Bizi en büyük nimet olan iman üzere bu geceye eriştiren Cenab-ı Allah’a hamdü senalar olsun" diyen Müftü Şimşek, “Berat, kurtuluş müjdesidir. Kulluk bilinciyle nasuh bir tövbeyle hata ve günahları terk ederek Allah’ın lütfuyla affa ve beraat'a mazhar olmaktır. Zihni ve gönlü fikren ve mânen kirleten, hayatı anlam ve amacından uzaklaştıran her şeyden Yüce Allah’a sığınmaktır. O’nun rızasına uygun olmayan tüm arzu ve davranışlardan uzak olmaktır.

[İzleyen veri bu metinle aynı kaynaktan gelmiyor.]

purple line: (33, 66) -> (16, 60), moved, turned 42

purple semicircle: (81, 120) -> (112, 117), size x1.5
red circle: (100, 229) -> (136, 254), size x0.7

Hayatı, her şeyi bilen, gören, işiten kudret sahibi yüce Allah’ın varlığının idraki ve O’na karşı sorumluluk bilinciyle yaşamaktır. 

Günümüzde kayıp olan -Selef-i Salihin müminlerin her geceyi ihya etme- şuurunun günümüze taşımayı bu gibi faziletli geceleri vesile kılarak hayatımıza yeniden takva ile kuşanmaya bir başlangıç yapmaktır. 

Ramazan ayının habercisi olan Berat gecesi bizlere sorumluluklarımızı hatırlatır.
Nefsimizdeki düşmanlarımız olan bencillik, kibir, haset, tamahkarlık gibi duyguların hayatı çepeçevre kuşattığı, insanî değerlerin ve ahlaki erdemlerin örselendiği bir çağda arınmanın yüceliğine işaret eder. İnsanı, nefsininin esaretinden asalet ve Allah'a kul olma özgürlüğüne, küfür ve masiyet cehaletinden iman, bilgi, hikmet ve irfanına kavuşturan hakikatlerle tanışmaya davet eder. Yakın, orta ve uzun vadeli bir programla kendinden, ailesinden ve çevresinden başlayarak tüm insalığa ilahi emir ve peygamberi Sünnet-i hakim kılma şuur ve gayretini kuşanmaya davet eder. 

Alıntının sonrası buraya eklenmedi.